What is required:
Give each line of the records again exactly and omit every picture.

[Data extracts — start]

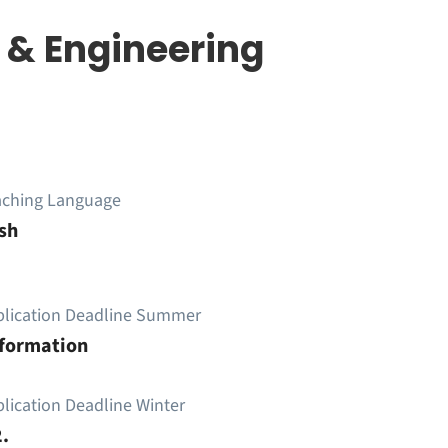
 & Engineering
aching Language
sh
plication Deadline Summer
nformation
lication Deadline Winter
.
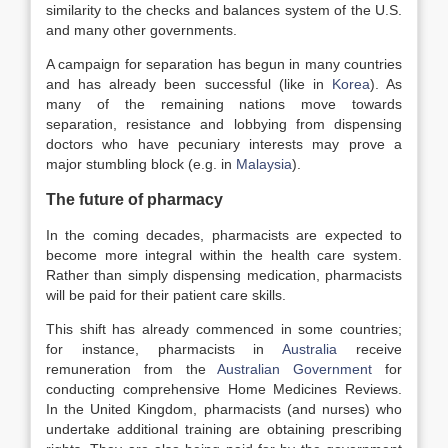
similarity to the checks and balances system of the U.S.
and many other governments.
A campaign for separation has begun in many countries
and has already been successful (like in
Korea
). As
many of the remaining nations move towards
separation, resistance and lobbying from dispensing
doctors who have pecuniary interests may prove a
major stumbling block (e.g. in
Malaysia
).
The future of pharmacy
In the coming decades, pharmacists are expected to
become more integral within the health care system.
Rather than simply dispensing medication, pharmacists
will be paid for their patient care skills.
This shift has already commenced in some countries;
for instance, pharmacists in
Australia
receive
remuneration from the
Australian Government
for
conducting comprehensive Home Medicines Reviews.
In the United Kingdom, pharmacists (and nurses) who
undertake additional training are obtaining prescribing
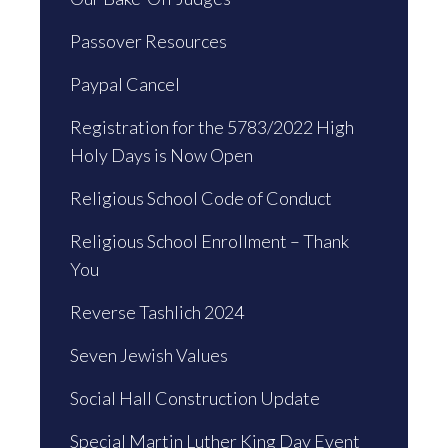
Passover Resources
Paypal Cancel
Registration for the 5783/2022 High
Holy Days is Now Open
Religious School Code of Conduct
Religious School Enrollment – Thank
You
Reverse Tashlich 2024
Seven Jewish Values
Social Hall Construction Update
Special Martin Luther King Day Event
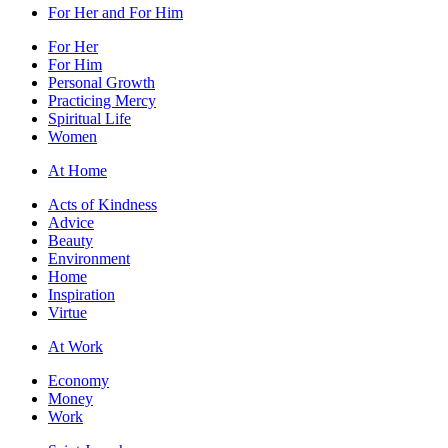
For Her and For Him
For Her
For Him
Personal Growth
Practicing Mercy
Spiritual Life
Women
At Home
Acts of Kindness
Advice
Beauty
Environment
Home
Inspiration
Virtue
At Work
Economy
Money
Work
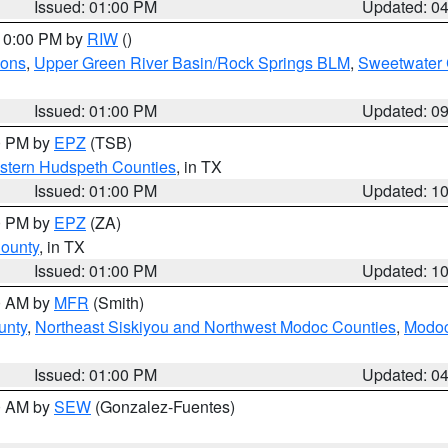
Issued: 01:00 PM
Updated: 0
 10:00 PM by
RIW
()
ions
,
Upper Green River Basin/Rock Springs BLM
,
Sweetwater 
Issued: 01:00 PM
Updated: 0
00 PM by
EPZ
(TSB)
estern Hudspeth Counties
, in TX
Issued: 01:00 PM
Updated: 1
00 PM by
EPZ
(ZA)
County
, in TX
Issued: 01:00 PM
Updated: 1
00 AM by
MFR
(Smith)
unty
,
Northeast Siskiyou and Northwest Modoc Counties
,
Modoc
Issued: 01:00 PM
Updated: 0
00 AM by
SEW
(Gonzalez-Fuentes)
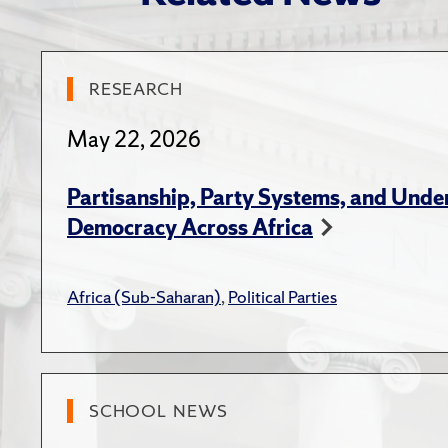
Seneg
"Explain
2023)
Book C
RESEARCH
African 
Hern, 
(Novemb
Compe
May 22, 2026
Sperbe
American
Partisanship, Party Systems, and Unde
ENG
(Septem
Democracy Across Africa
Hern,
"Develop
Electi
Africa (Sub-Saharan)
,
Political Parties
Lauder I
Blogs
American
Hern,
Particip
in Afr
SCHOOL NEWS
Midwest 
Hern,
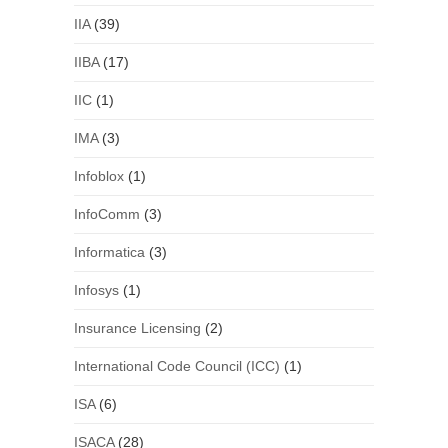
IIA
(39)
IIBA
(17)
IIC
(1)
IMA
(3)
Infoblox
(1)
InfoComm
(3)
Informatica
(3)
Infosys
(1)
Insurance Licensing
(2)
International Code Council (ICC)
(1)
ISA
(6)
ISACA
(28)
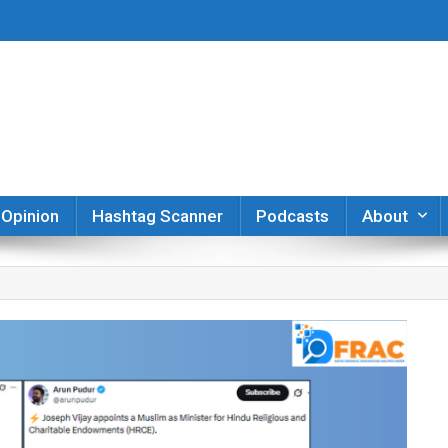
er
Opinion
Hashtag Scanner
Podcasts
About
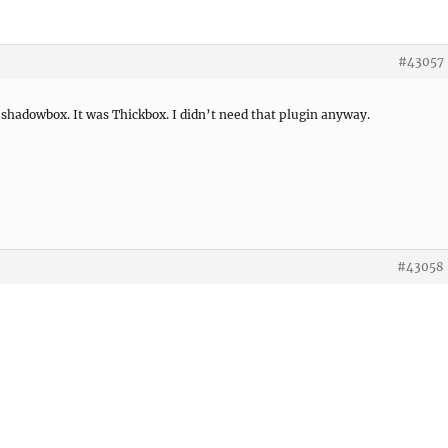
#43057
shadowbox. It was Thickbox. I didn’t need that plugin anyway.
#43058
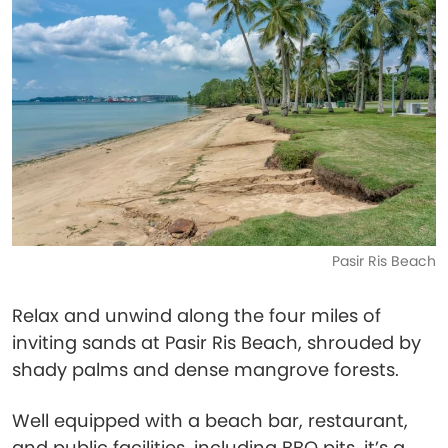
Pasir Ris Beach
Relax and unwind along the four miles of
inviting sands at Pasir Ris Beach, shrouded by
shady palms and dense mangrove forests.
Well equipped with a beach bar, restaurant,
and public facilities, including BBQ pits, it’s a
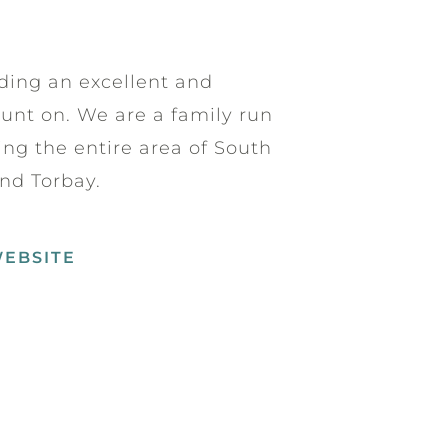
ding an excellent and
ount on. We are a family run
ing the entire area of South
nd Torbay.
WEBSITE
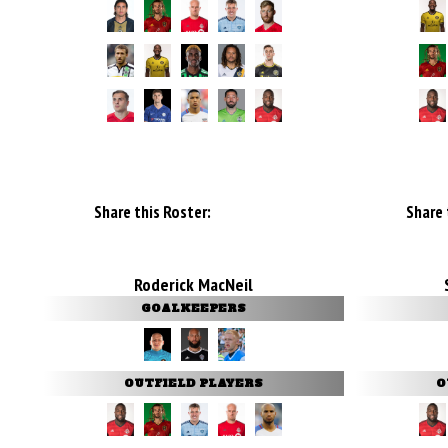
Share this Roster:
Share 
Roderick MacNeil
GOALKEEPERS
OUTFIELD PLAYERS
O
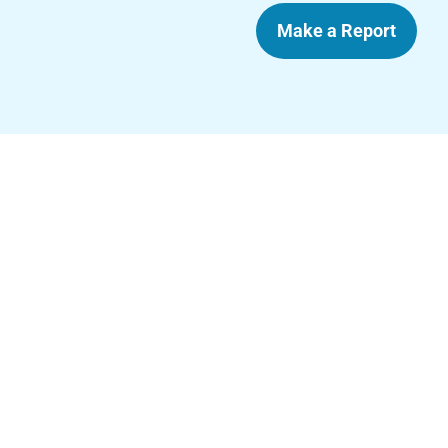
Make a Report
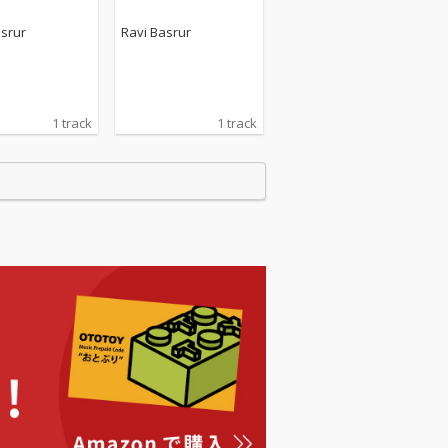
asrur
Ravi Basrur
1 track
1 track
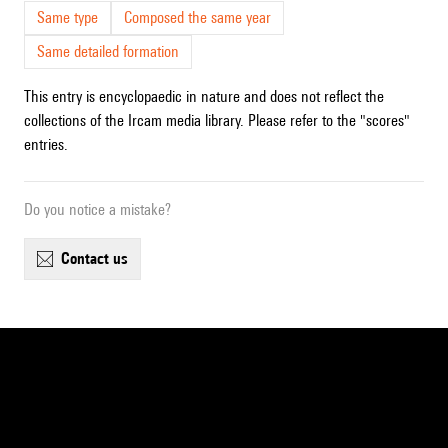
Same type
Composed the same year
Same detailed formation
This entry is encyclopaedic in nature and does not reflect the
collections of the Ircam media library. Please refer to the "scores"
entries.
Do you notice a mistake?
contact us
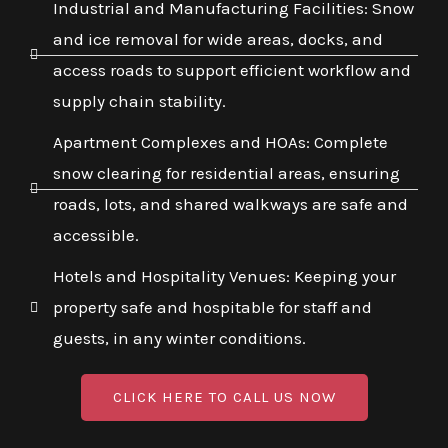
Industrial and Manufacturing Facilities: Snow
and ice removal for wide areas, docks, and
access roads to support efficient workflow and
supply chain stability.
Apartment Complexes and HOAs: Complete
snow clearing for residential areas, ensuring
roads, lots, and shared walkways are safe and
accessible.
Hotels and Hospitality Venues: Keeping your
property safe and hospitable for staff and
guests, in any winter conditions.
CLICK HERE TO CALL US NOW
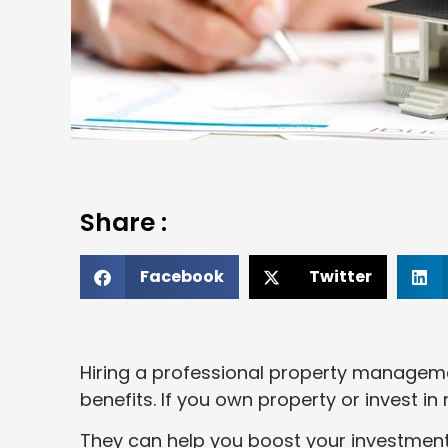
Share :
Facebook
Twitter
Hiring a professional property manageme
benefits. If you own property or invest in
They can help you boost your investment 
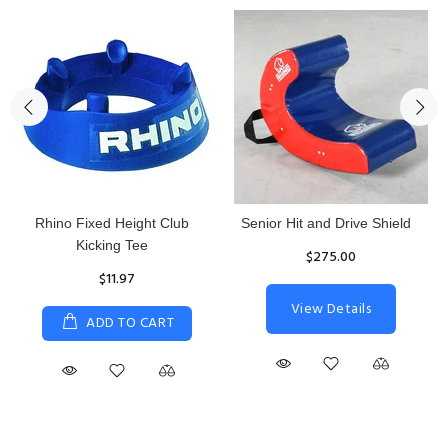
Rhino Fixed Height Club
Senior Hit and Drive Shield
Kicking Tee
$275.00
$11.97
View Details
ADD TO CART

[Data extracts — finish]

Your response:
 & Engineering
aching Language
sh
plication Deadline Summer
nformation
lication Deadline Winter
.
similarity to the checks and balances system of the U.S.
and many other governments.
A campaign for separation has begun in many countries
and has already been successful (like in
Korea
). As
many of the remaining nations move towards
separation, resistance and lobbying from dispensing
doctors who have pecuniary interests may prove a
major stumbling block (e.g. in
Malaysia
).
The future of pharmacy
In the coming decades, pharmacists are expected to
become more integral within the health care system.
Rather than simply dispensing medication, pharmacists
will be paid for their patient care skills.
This shift has already commenced in some countries;
for instance, pharmacists in
Australia
receive
remuneration from the
Australian Government
for
conducting comprehensive Home Medicines Reviews.
In the United Kingdom, pharmacists (and nurses) who
undertake additional training are obtaining prescribing
Passover Resources
Paypal Cancel
Registration for the 5783/2022 High
Holy Days is Now Open
Religious School Code of Conduct
Religious School Enrollment – Thank
You
Reverse Tashlich 2024
Seven Jewish Values
Social Hall Construction Update
Special Martin Luther King Day Event
For Her and For Him
For Her
For Him
Personal Growth
Practicing Mercy
Spiritual Life
Women
At Home
Acts of Kindness
Advice
Beauty
Environment
Home
Inspiration
Virtue
At Work
Economy
Money
Work
Issued: 01:00 PM
Updated: 0
 10:00 PM by
RIW
()
ions
,
Upper Green River Basin/Rock Springs BLM
,
Sweetwater 
Issued: 01:00 PM
Updated: 0
00 PM by
EPZ
(TSB)
estern Hudspeth Counties
, in TX
Issued: 01:00 PM
Updated: 1
00 PM by
EPZ
(ZA)
County
, in TX
Issued: 01:00 PM
Updated: 1
00 AM by
MFR
(Smith)
unty
,
Northeast Siskiyou and Northwest Modoc Counties
,
Modoc
Issued: 01:00 PM
Updated: 0
00 AM by
SEW
(Gonzalez-Fuentes)
Seneg
"Explain
2023)
Book C
RESEARCH
African 
Hern, 
(Novemb
Compe
May 22, 2026
Sperbe
American
Partisanship, Party Systems, and Unde
ENG
(Septem
Democracy Across Africa
Hern,
"Develop
Electi
Africa (Sub-Saharan)
,
Political Parties
Lauder I
Blogs
American
Hern,
Particip
in Afr
SCHOOL NEWS
Midwest 
Hern,
IIA
(39)
IIBA
(17)
IIC
(1)
IMA
(3)
Infoblox
(1)
InfoComm
(3)
Informatica
(3)
Infosys
(1)
Insurance Licensing
(2)
International Code Council (ICC)
(1)
ISA
(6)
ISACA
(28)
er
Opinion
Hashtag Scanner
Podcasts
About
#43057
shadowbox. It was Thickbox. I didn’t need that plugin anyway.
#43058
Pasir Ris Beach
Relax and unwind along the four miles of
inviting sands at Pasir Ris Beach, shrouded by
shady palms and dense mangrove forests.
Well equipped with a beach bar, restaurant,
and public facilities, including BBQ pits, it’s a
ding an excellent and
ount on. We are a family run
ing the entire area of South
nd Torbay.
WEBSITE
Share this Roster:
Share 
Roderick MacNeil
GOALKEEPERS
OUTFIELD PLAYERS
O
Make a Report
asrur
Ravi Basrur
1 track
1 track
Same type
Composed the same year
Same detailed formation
This entry is encyclopaedic in nature and does not reflect the
collections of the Ircam media library. Please refer to the "scores"
entries.
Do you notice a mistake?
contact us
Industrial and Manufacturing Facilities: Snow
and ice removal for wide areas, docks, and
access roads to support efficient workflow and
supply chain stability.
Apartment Complexes and HOAs: Complete
snow clearing for residential areas, ensuring
roads, lots, and shared walkways are safe and
accessible.
Hotels and Hospitality Venues: Keeping your
property safe and hospitable for staff and
guests, in any winter conditions.
CLICK HERE TO CALL US NOW
Share :
Facebook
Twitter
Hiring a professional property manageme
benefits. If you own property or invest in
They can help you boost your investment 
Rhino Fixed Height Club
Senior Hit and Drive Shield
Kicking Tee
$275.00
$11.97
View Details
ADD TO CART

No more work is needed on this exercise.